The one-sided, 97-minute defeat put a few things in perspective about Gauff, who isn’t quite Serena yet. She can run down balls like few others, but needs a more consistent second serve and a nastier forehand before she is crowned successor. Until Tuesday night, it was assumed Gauff could neutralize the pace of any opponent with her remarkable defense. Then Garcia stepped far into the court, shortened the points, and completely handcuffed Coco.
Sometimes, Garcia set up so close to the net while receiving a second serve that it felt a little bit like taunting. Gauff didn’t always deal well with the unusual strategy, double-faulting six times. Garcia often played shots off the short hop, a la Andre Agassi, shortening Gauff’s reaction time.
Every time the crowd inside Ashe Stadium began to rev up, Garcia took the fans right out of the match with another nasty winner.
“I always play very aggressive,” said Garcia, who will meet Ons Jabeur in the semis. “I always go for my shots. I move forward and I try to follow that way.”
Gauff made some unfathomable groundstroke errors, too. With a wide-open court at her disposal, Coco netted a forehand gimme that handed Garcia a service break in the first game of the second set. After that, Gauff’s cause was all but lost. She had beaten Garcia twice before, but this was a different Garcia and a different, baffled Gauff.
Women’s tennis is truly inscrutable and there are no guarantees, even for Coco.
“I’ll take the experience,” she said. “I learned to go for my shots. Today, I was going for them. They just weren’t going in. Overall, I’m super proud of myself. But I’m hungry for more. So maybe next time.”
This is a teenager who reached the final of the French Open and has already risen to a top 10 ranking in the world. Even more impressively, Gauff has handled the pressure with remarkable poise. She comes off as articulate, thoughtful, and tremendous fun.
If you can’t root for Gauff, you really can’t cheer for anyone.

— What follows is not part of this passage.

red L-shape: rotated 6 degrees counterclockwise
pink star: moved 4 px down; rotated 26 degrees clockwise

If she is not the next Serena, then that’s not necessarily a bad thing. She has a self-awareness, a humility, that Serena sometimes lacked.
Gauff, for example, doesn’t like to scream on the court after a winning point, unless those screams are disguised by the crowd noise.

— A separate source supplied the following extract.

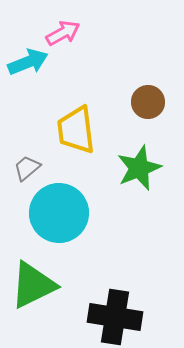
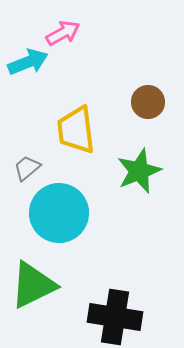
green star: moved 3 px down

“Here I can’t hear myself scream,” she said. “It makes me want to do it more.”
Her back story is not quite as storybook as that of the Williams sisters, or of Francis Tiafoe, though it is still remarkable. She grew up in a middle-class family, demonstrating her tennis talent at an early age in Florida, inspired by a televised Serena match. Gauff won a tournament at age eight, which was when her parents decided this truly was a golden child. Her father became her coach; her mother was her home-school teacher.

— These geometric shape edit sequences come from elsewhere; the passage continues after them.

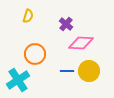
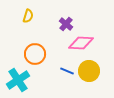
blue line: rotated 24 degrees clockwise
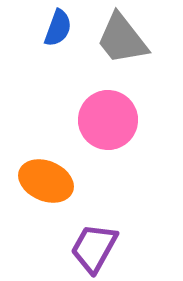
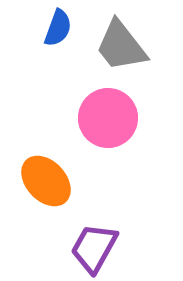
gray trapezoid: moved 1 px left, 7 px down
pink circle: moved 2 px up
orange ellipse: rotated 24 degrees clockwise
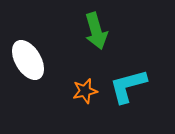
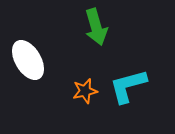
green arrow: moved 4 px up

Eventually, Coco started training with Serena’s coach, Patrick Mouratoglou, in France. By age 15, she captured a WTA tournament title and there was palpable excitement in American tennis circles. This sort of prodigy does not come along very often. Better yet, she seemed to enjoy the spotlight.
“I think it really comes down to my family,” Gauff said. “I feel like they never really put pressure on me to do anything. For sure I felt, you know, the expectations. But I also think it’s in my head stepping on the court, I feel like all of that goes away. I’m just lucky that I’m able to find that mindset.”
That admirable mindset on Tuesday night couldn’t stop the speeding locomotive that is Caroline Garcia. But unlike Serena, Coco has plenty of U.S. Opens left to change the plot.